Note that \displaystyle (s+t)^3-3(s+t)st=s^3+t^3, and comparing this form to the cubic, we see that we want \displaystyle 3st=3 and \displaystyle s^3+t^3=-1 where s+t are the solutions. Rewriting the latter equation in terms of t, (or s it doesn’t matter), we find that \displaystyle (t^3)^2+t^3+1=0\implies t^3=\frac{-1\pm i\sqrt{3}}{2}=e^{\frac{2\pi i}{3}}\implies t=e^{\frac{2\pi i}{9}} (the above is just one of two solutions). Check out shameless plug if you need a refresher. We also get \displaystyle s=e^{\frac{-2\pi i}{9}}, so that \displaystyle s+t=2\cos\left(\frac{2\pi}{9}\right). The other solution is \displaystyle 2\cos\left(\frac{4\pi}{9}\right). Unfortunately, it seems the other two solutions \displaystyle e^{\frac{-4\pi i}{9}}+e^{\frac{2\pi i}{9}},\quad e^{\frac{4\pi i}{9}}+e^{\frac{-2\pi i}{9}} are much more complicated (they are not even real). Going back to the first step, we realize that instead of s+t, sw^2+tw works just as well (where w is the primitive third root of unity), yielding the solution \displaystyle w^{-2/3}w^2+w^{1/3} w=2\cos\left(\frac{8\pi}{9}\right). Putting these three solutions in order, we get \displaystyle a=2\cos\left(\frac{8\pi}{9}\right),b=2\cos\left(\frac{4\pi}{9}\right),c=2\cos\left(\frac{2\pi}{9}\right). At this point, you could just whip out your four-function calculator (which is allowed on the test) and bash out the values with a power series expansion, but obviously there is no insight here (if you are going to do this, note that you want to re-write everything in terms of c, since small angles have better approximations).
Instead, we note that \displaystyle a^2=2+c,\quad b^2=2+a, \quad c^2=2+b,\quad a+b+c=0 where the first set of equalities follows from the double angle formula and the last one follows from Vieta. Combining these, we get \displaystyle a^2+b=2-a,\quad b^2+c=2-b,\quad c^2+a=2-c, so that we want to evaluate \displaystyle \sum_i ^3 \frac{1}{2-r_i} where r_i are the roots of f(x) =x^3-3x+1.

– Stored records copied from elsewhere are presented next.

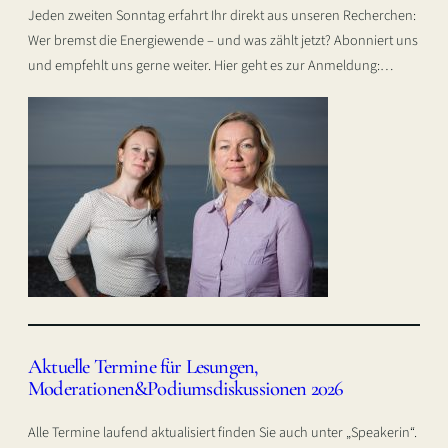
Jeden zweiten Sonntag erfahrt Ihr direkt aus unseren Recherchen:
Wer bremst die Energiewende – und was zählt jetzt? Abonniert uns
und empfehlt uns gerne weiter. Hier geht es zur Anmeldung:…
Aktuelle Termine für Lesungen,
Moderationen&Podiumsdiskussionen 2026
Alle Termine laufend aktualisiert finden Sie auch unter „Speakerin“.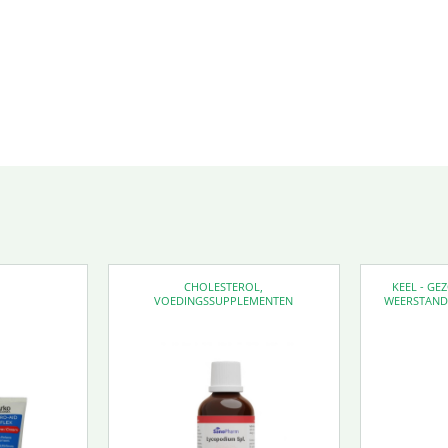
CHOLESTEROL
,
KEEL - G
VOEDINGSSUPPLEMENTEN
WEERSTAN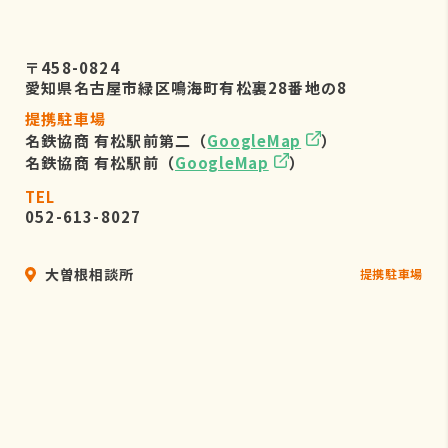
〒458-0824
愛知県名古屋市緑区鳴海町有松裏28番地の8
提携駐車場
名鉄協商 有松駅前第二（
GoogleMap
）
名鉄協商 有松駅前（
GoogleMap
）
TEL
052-613-8027
大曽根相談所
提携駐車場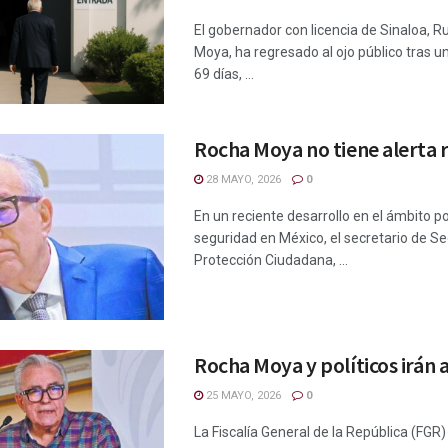
El gobernador con licencia de Sinaloa, 
Moya, ha regresado al ojo público tras 
69 días, ...
Rocha Moya no tiene alerta r
28 MAYO, 2026
0
En un reciente desarrollo en el ámbito pol
seguridad en México, el secretario de Se
Protección Ciudadana, ...
Rocha Moya y políticos irán 
25 MAYO, 2026
0
La Fiscalía General de la República (FG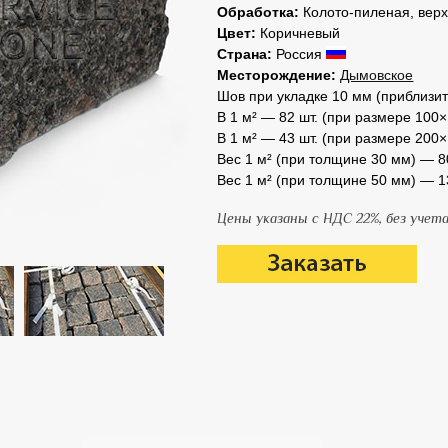
Обработка:
Колото-пиленая, верх
Цвет:
Коричневый
Страна:
Россия
Месторождение:
Дымовское
Шов при укладке 10 мм (приблизи
В 1 м² — 82 шт. (при размере 100
В 1 м² — 43 шт. (при размере 200
Вес 1 м² (при толщине 30 мм) — 80
Вес 1 м² (при толщине 50 мм) — 13
Цены указаны с НДС 22%, без уче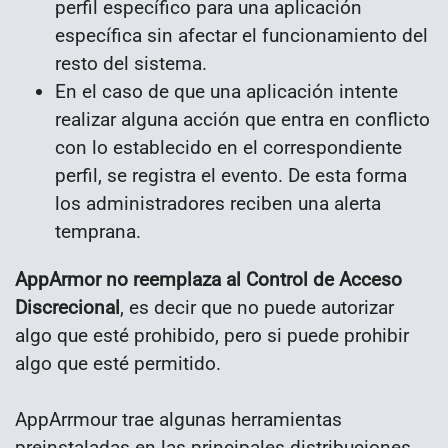
perfil específico para una aplicación
específica sin afectar el funcionamiento del
resto del sistema.
En el caso de que una aplicación intente
realizar alguna acción que entra en conflicto
con lo establecido en el correspondiente
perfil, se registra el evento. De esta forma
los administradores reciben una alerta
temprana.
AppArmor no reemplaza al Control de Acceso
Discrecional
, es decir que no puede autorizar
algo que esté prohibido, pero si puede prohibir
algo que esté permitido.
AppArrmour trae algunas herramientas
preinstaladas en las principales distribuciones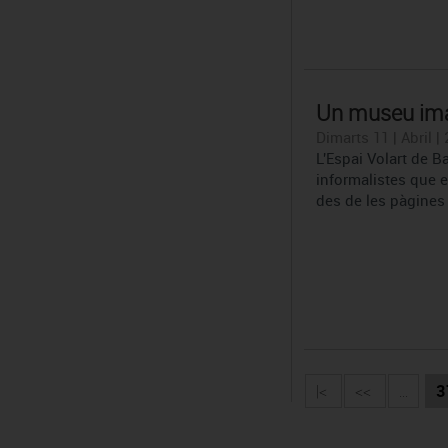
Un museu im
Dimarts 11 | Abril |
L'Espai Volart de 
informalistes que e
des de les pàgines 
|<
<<
...
3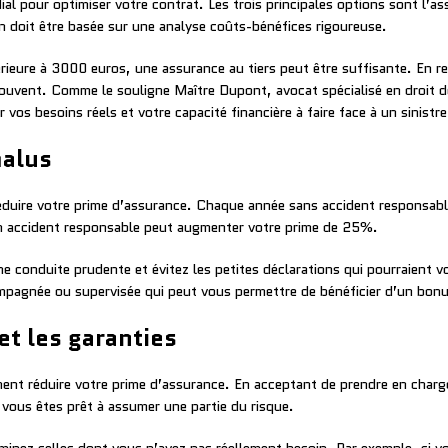
ial pour optimiser votre contrat. Les trois principales options sont l’a
on doit être basée sur une analyse coûts-bénéfices rigoureuse.
férieure à 3000 euros, une assurance au tiers peut être suffisante. En 
ouvent. Comme le souligne Maître Dupont, avocat spécialisé en droit de
 vos besoins réels et votre capacité financière à faire face à un sinistre
malus
réduire votre prime d’assurance. Chaque année sans accident responsab
n accident responsable peut augmenter votre prime de 25%.
 conduite prudente et évitez les petites déclarations qui pourraient v
mpagnée ou supervisée qui peut vous permettre de bénéficier d’un bon
et les garanties
ment réduire votre prime d’assurance. En acceptant de prendre en charge
 vous êtes prêt à assumer une partie du risque.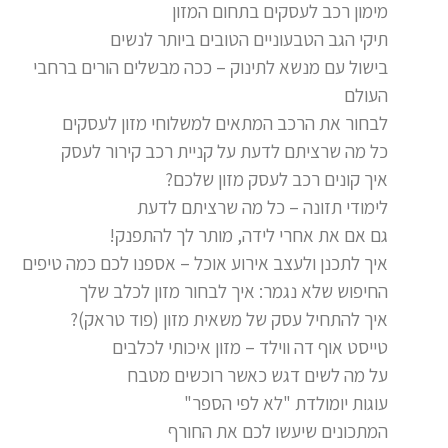
מימון רכב לעסקים בתחום המזון
תיקי הגב הטבעוניים הטובים ביותר לנשים
בישול עם מנשא לתינוק – ככה מבשלים הורים ברחבי
העולם
לבחור את הרכב המתאים למשלוחי מזון לעסקים
כל מה שרציתם לדעת על קניית רכב קירור לעסק
איך קונים רכב לעסק מזון שלכם?
לימודי תזונה – כל מה שרציתם לדעת
גם אם את אחרי לידה, מותר לך להתפנק!
איך לתכנן ולעצב אירוע אוכל – אספנו לכם כמה טיפים
החיפוש שלא נגמר: איך לבחור מזון לכלב שלך
איך להתחיל עסק של משאית מזון (פוד טראק)?
טייסט אוף דה ווילד – מזון איכותי לכלבים
על מה לשים דגש כאשר רוכשים מטבח
עוגות יומולדת "לא לפי הספר"
המתכונים שיעשו לכם את החורף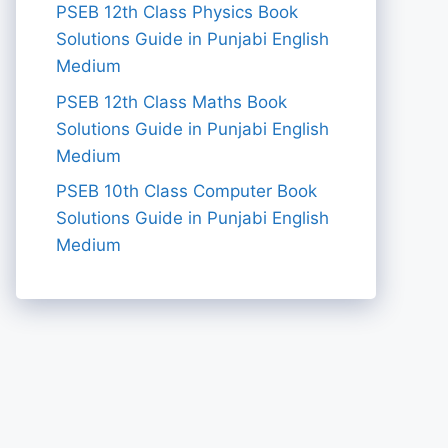
PSEB 12th Class Physics Book
Solutions Guide in Punjabi English
Medium
PSEB 12th Class Maths Book
Solutions Guide in Punjabi English
Medium
PSEB 10th Class Computer Book
Solutions Guide in Punjabi English
Medium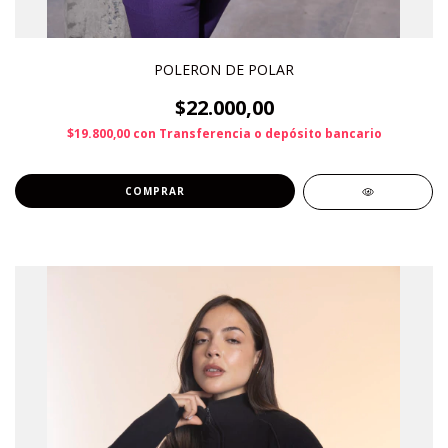
POLERON DE POLAR
$22.000,00
$19.800,00
con
Transferencia o depósito bancario
COMPRAR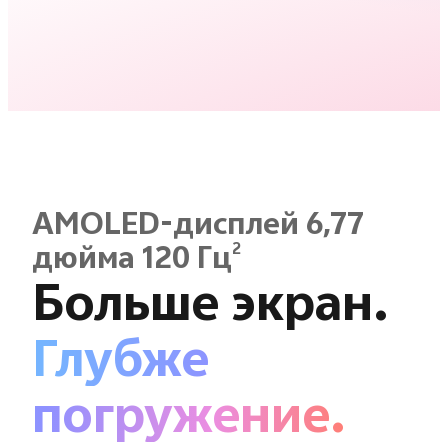
AMOLED-дисплей 6,77
2
дюйма 120 Гц
Больше экран.
Глубже
погружение.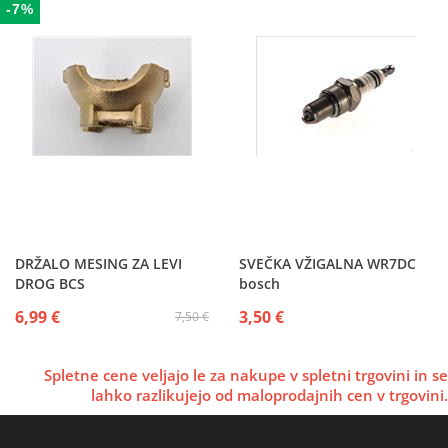
-7%
DRŽALO MESING ZA LEVI
SVEČKA VŽIGALNA WR7DC
DROG BCS
bosch
6,99 €
3,50 €
7,50 €
Spletne cene veljajo le za nakupe v spletni trgovini in se
lahko razlikujejo od maloprodajnih cen v trgovini.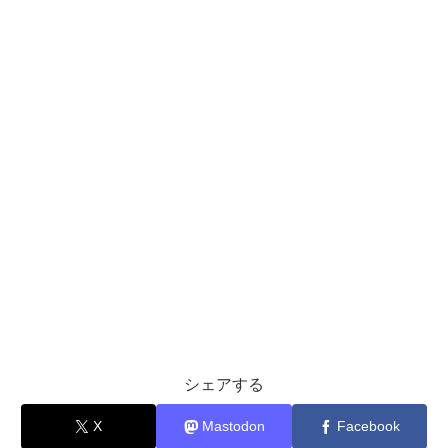
シェアする
X
Mastodon
Facebook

\displaystyle \rule{8cm}{0.4pt}Lemma. \displaystyle \sum_i ^n \frac{1}{x-r_i}=\frac{f'(x)}{f(x)} for polynomials f(x) of the nth degree with n distinct roots r_i.
Proof 1. \displaystyle \int\sum_i ^n \frac{1}{x-r_i}\, dx=\int\frac{f'(x)}{f(x)}\, dx We get \displaystyle \log\left(\prod_i^n (x-r_i)\right)=\log f(x) from the LHS and substituting u=f(x) on the RHS we get \displaystyle \int \frac{f'(x)}{u}\frac{du}{f'(x)}=\log u +c=\log f(x)+c and considering initial conditions, c=0.
Proof 2. \displaystyle f(x)=\prod_i (x-r_i) By the product rule, \displaystyle f'(x)= \sum_{i=1}^n \prod_{j=1, j\neq i}^n (x-r_j)=f(x)\sum_i \frac{1}{x-r_i}.
Remarks. This lemma assumed that all roots have multiplicity 1, since our cubic has this property. The general case requires only trivial modifications and is left as an exercise for the reader.
Corollary 1. A polynomial with roots of multiplicity 1 shares no roots with its derivative.
Corollary 2. Let \rho be a root of f'(x) . Then \displaystyle \sum_{i} \frac{1}{\rho-r_i}=0.
Corollary 3. The harmonic mean of the roots is equal to -n\frac{f(0)}{f'(0)}. Note that this can be easily seen from Vieta as well.
\displaystyle \rule{8cm}{0.4pt}Thus, the answer is \displaystyle\frac{f'(2)}{f(2)}=\boxed{3}.